Records from a data collection:

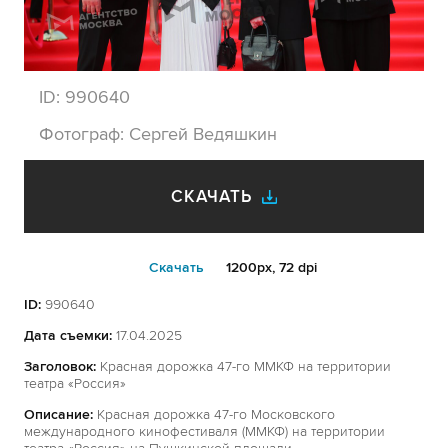
ID:
990640
Фотограф:
Сергей Ведяшкин
СКАЧАТЬ
Cкачать
1200px, 72 dpi
ID:
990640
Дата съемки:
17.04.2025
Заголовок:
Красная дорожка 47-го ММКФ на территории
театра «Россия»
Описание:
Красная дорожка 47-го Московского
международного кинофестиваля (ММКФ) на территории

What to produce — The answer must be an exact copy of the entries, with the pictures omitted.

Task solution —
ID:
990640
Фотограф:
Сергей Ведяшкин
СКАЧАТЬ
Cкачать
1200px, 72 dpi
ID:
990640
Дата съемки:
17.04.2025
Заголовок:
Красная дорожка 47-го ММКФ на территории
театра «Россия»
Описание:
Красная дорожка 47-го Московского
международного кинофестиваля (ММКФ) на территории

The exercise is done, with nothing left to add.